» **WORK ORDER**: Give the number of lines in the records below that contain the word "Jews", and nothing more.

[MATERIAL PROVIDED Boundary: Start]

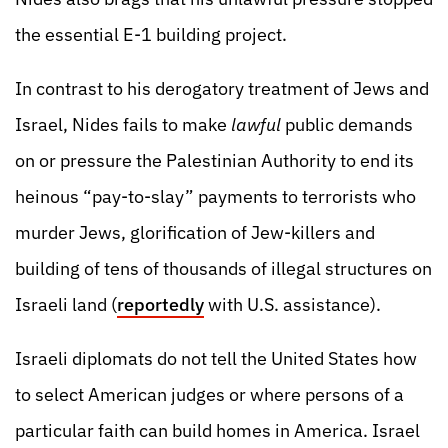
the essential E-1 building project.
In contrast to his derogatory treatment of Jews and
Israel, Nides fails to make
lawful
public demands
on or pressure the Palestinian Authority to end its
heinous “pay-to-slay” payments to terrorists who
murder Jews, glorification of Jew-killers and
building of tens of thousands of illegal structures on
Israeli land (
reportedly
with U.S. assistance).
Israeli diplomats do not tell the United States how
to select American judges or where persons of a
particular faith can build homes in America. Israel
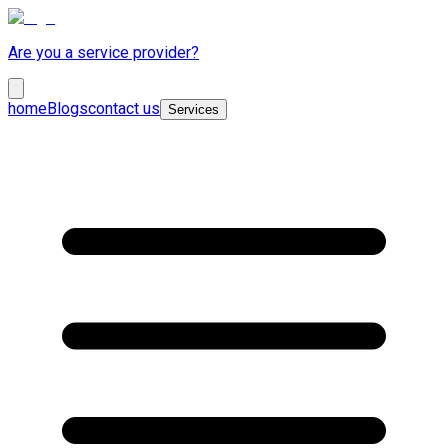
Are you a service provider?
home
Blogs
contact us
Services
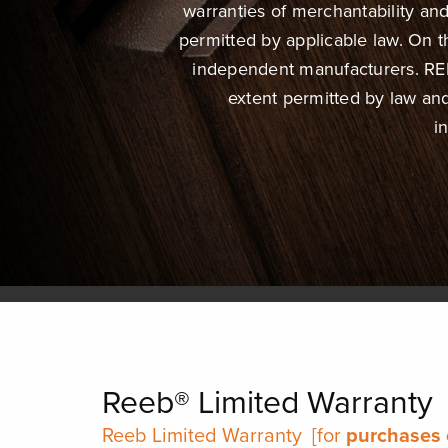
warranties of merchantability and 
permitted by applicable law. On
independent manufacturers. REEB
extent permitted by law an
i
Reeb® Limited Warranty
Reeb Limited Warranty
[for
purchases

[MATERIAL PROVIDED Boundary: End]

» **WRITTEN SOLUTION**: 2